A procuradora-Geral da República alerta que a interrupção do processo de cassação traz risco de grave crise financeira enfrentada pelo Estado, podendo “a execução imediata dos efeitos da decisão impugnada prejudicar a prestação de serviços públicos, considerada a importância do imposto para o orçamento estadual”.

Outro ponto destacado pela procuradoria-Geral é que a decisão do TJ do Rio cria uma certa blindagem a refinaria, podendo gerar um efeito cascata, permitindo que outros devedores de tributos permaneçam na inadimplência. A dívida de Manguinhos só com o Estado de São Paulo poderá alcançar R$ 13 bilhões por ano, que seria uma quantia impagável, tornando a empresa irrecuperável.

“Em apenas um mês de apropriação, a refinaria deixa de recolher mais de R$ 47 milhões em substituição tributária e utiliza esse valor para aumentar seu market share, mantendo, atualmente, mais de 3% do mercado de combustível em São Paulo e mais 9% no Rio de Janeiro”.

A reportagem do Valor lembra que a eventual cassação da inscrição estadual impediria a Manguinhos de emitir documento fiscal no estado de São Paulo, mas manteria a continuidade de suas atividades, porque a empresa tem sede no Rio de Janeiro. Em São Paulo tem inscrição apenas como substituta.
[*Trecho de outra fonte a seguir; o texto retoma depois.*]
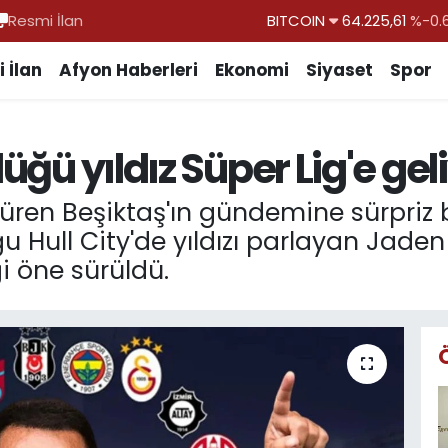
Resmi İlan
DOLAR
47,7143
%0.
EURO
55,0317
%-0.
 İlan
Afyon Haberleri
Ekonomi
Siyaset
Spor
STERLİN
64,2463
%0.
GRAM ALTIN
6510.40
%0.
düğü yıldız Süper Lig'e gel
BİST100
13.799
%
BITCOIN
64.225,61
%-0.
düren Beşiktaş'ın gündemine sürpriz 
uğu Hull City'de yıldızı parlayan Jade
ği öne sürüldü.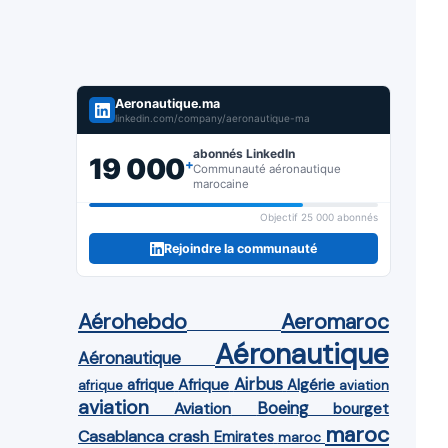
Aeronautique.ma
linkedin.com/company/aeronautique-ma
abonnés LinkedIn
19 000
+
Communauté aéronautique
marocaine
Objectif 25 000 abonnés
Rejoindre la communauté
Aérohebdo
Aeromaroc
Aéronautique
Aéronautique
Airbus
afrique
Afrique
Algérie
afrique
aviation
aviation
Aviation
Boeing
bourget
maroc
Casablanca
crash
Emirates
maroc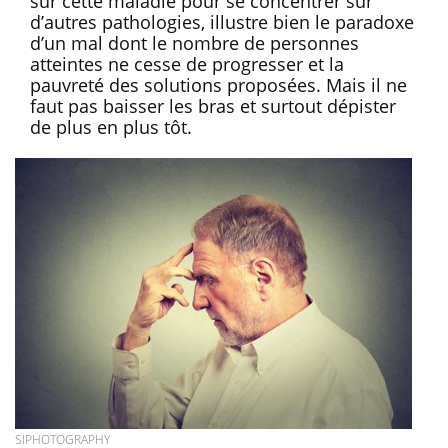
sur cette maladie pour se concentrer sur
d’autres pathologies, illustre bien le paradoxe
d’un mal dont le nombre de personnes
atteintes ne cesse de progresser et la
pauvreté des solutions proposées. Mais il ne
faut pas baisser les bras et surtout dépister
de plus en plus tôt.
SIPHOTOGRAPHY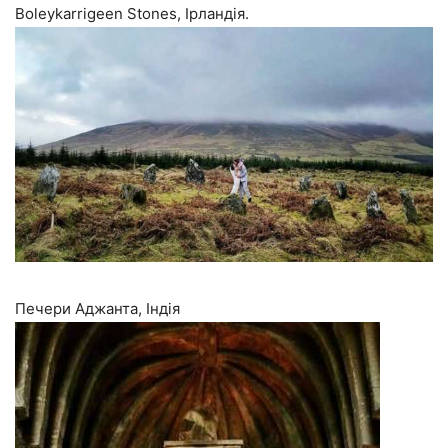
Boleykarrigeen Stones, Ірландія.
Печери Аджанта, Індія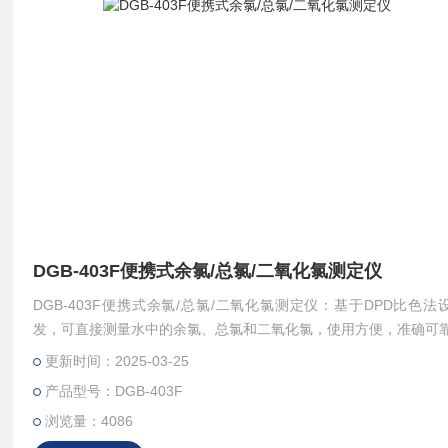
DGB-403F便携式余氯/总氯/二氧化氯测定仪
DGB-403F便携式余氯/总氯/二氧化氯测定仪：基于DPD比色法
发，可直接测量水中的余氯、总氯和二氧化氯，使用方便，准确可
方法符合水质分析领域测定相关指标的国家标准，被广泛应用于饮
更新时间：2025-03-25
景观水、医疗废水、游泳池水、消毒剂等样品中余氯、总氯和二氧
产品型号：DGB-403F
测定。
浏览量：4086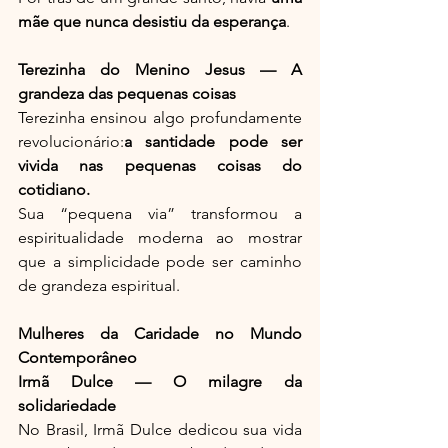
mãe que nunca desistiu da esperança
.
Terezinha do Menino Jesus — A 
grandeza das pequenas coisas
Terezinha ensinou algo profundamente 
revolucionário:
a santidade pode ser 
vivida nas pequenas coisas do 
cotidiano.
Sua “pequena via” transformou a 
espiritualidade moderna ao mostrar 
que a simplicidade pode ser caminho 
de grandeza espiritual.
Mulheres da Caridade no Mundo 
Contemporâneo
Irmã Dulce — O milagre da 
solidariedade
No Brasil, Irmã Dulce dedicou sua vida 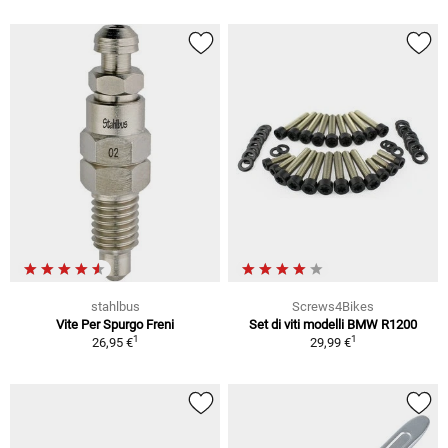
stahlbus
Screws4Bikes
Vite Per Spurgo Freni
Set di viti modelli BMW R1200
1
1
26,95 €
29,99 €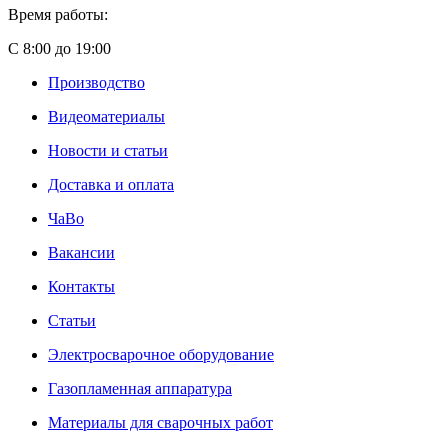
Время работы:
С 8:00 до 19:00
Производство
Видеоматериалы
Новости и статьи
Доставка и оплата
ЧаВо
Вакансии
Контакты
Статьи
Электросварочное оборудование
Газопламенная аппаратура
Материалы для сварочных работ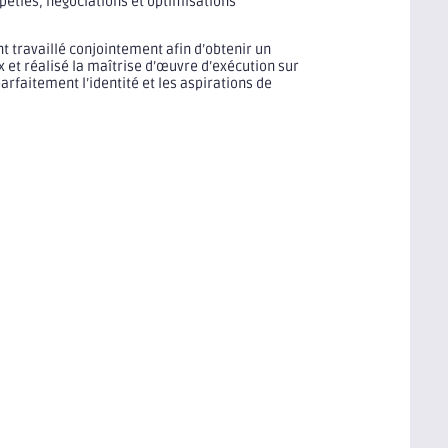
péties, négociations et optimisations
nt travaillé conjointement afin d’obtenir un
 et réalisé la maîtrise d’œuvre d’exécution sur
rfaitement l’identité et les aspirations de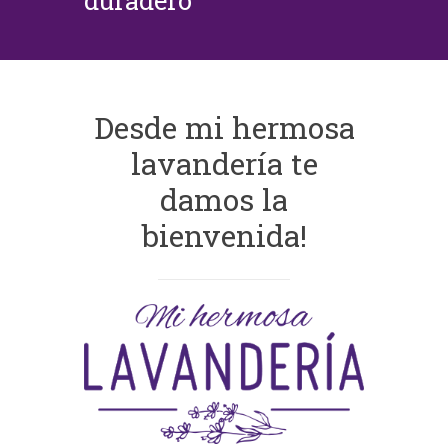
duradero
Desde mi hermosa
lavandería te
damos la
bienvenida!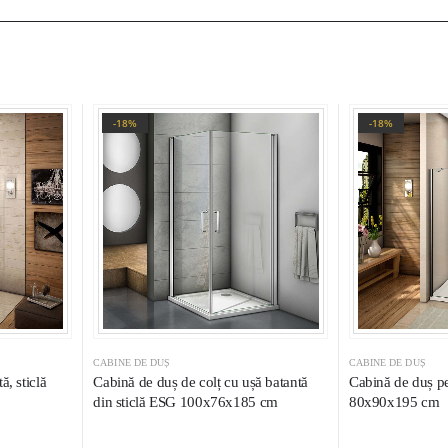
-18%
-18%
CABINE DE DUȘ
CABINE DE DUȘ
, sticlă
Cabină de duș de colț cu ușă batantă
Cabină de duș pe
din sticlă ESG 100x76x185 cm
80x90x195 cm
Ela apenas seria obrigada a recolher ICMS a cada operação por meio da Guia Nacional de Recolhimento de Tributos Fiscais (GNRE).

A reportagem do Valor lembra que em 2016, o STF negou recurso a uma indústria tabagista que tentou anular o cancelamento do seu registro na Receita. A empresa foi punida por descumprimento reiterado de obrigação tributária. Esta decisão cria um precedente desfavorável para a Refit.

O acórdão do STF sobre o caso diz que “não há que se falar em sanção política se a cassação busca combater estruturas empresariais que têm na inadimplência sistêmica e consciente sua maior vantagem concorrencial”, o que chegou a ser definido pelo ministro Ricardo Lewandowski como “macrodelinquência tributária reiterada”.